• **Assignment**
Pictures are to be left out, and only the lines below starting at the one with "Postiosoite: PL 307, 00530 HELSINKI" and ending at the one with "además una tarifa única superreducida (32" are to be reproduced, each exactly, both ends included.

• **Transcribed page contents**

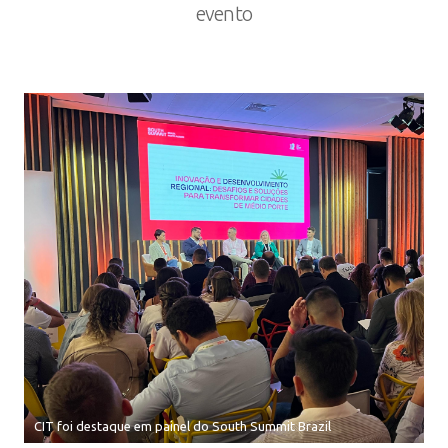
evento
CIT foi destaque em painel do South Summit Brazil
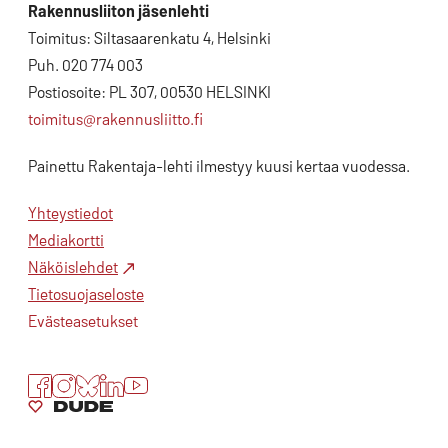
Rakennusliiton jäsenlehti
Toimitus: Siltasaarenkatu 4, Helsinki
Puh. 020 774 003
Postiosoite: PL 307, 00530 HELSINKI
toimitus@rakennusliitto.fi
Painettu Rakentaja-lehti ilmestyy kuusi kertaa vuodessa.
Yhteystiedot
Mediakortti
Näköislehdet
Tietosuojaseloste
Evästeasetukset
Facebook
Instagram
Bluesky
LinkedIn
YouTube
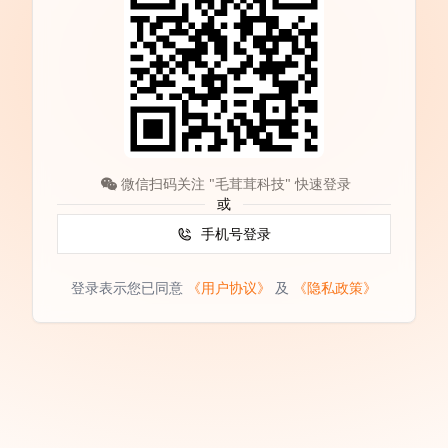
微信扫码关注 "毛茸茸科技" 快速登录
或
手机号登录
登录表示您已同意
《用户协议》
及
《隐私政策》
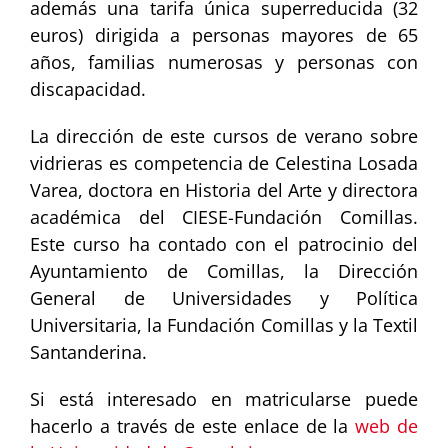
además una tarifa única superreducida (32
euros) dirigida a personas mayores de 65
años, familias numerosas y personas con
discapacidad.
La dirección de este cursos de verano sobre
vidrieras es competencia de Celestina Losada
Varea, doctora en Historia del Arte y directora
académica del CIESE-Fundación Comillas.
Este curso ha contado con el patrocinio del
Ayuntamiento de Comillas, la Dirección
General de Universidades y Política
Universitaria, la Fundación Comillas y la Textil
Santanderina.
Si está interesado en matricularse puede
hacerlo a través de este enlace de la
web de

• **Solved problem**
Postiosoite: PL 307, 00530 HELSINKI
toimitus@rakennusliitto.fi
Painettu Rakentaja-lehti ilmestyy kuusi kertaa vuodessa.
Yhteystiedot
Mediakortti
Näköislehdet
Tietosuojaseloste
Evästeasetukset
Facebook
Instagram
Bluesky
LinkedIn
YouTube
微信扫码关注 "毛茸茸科技" 快速登录
或
手机号登录
登录表示您已同意
《用户协议》
及
《隐私政策》
además una tarifa única superreducida (32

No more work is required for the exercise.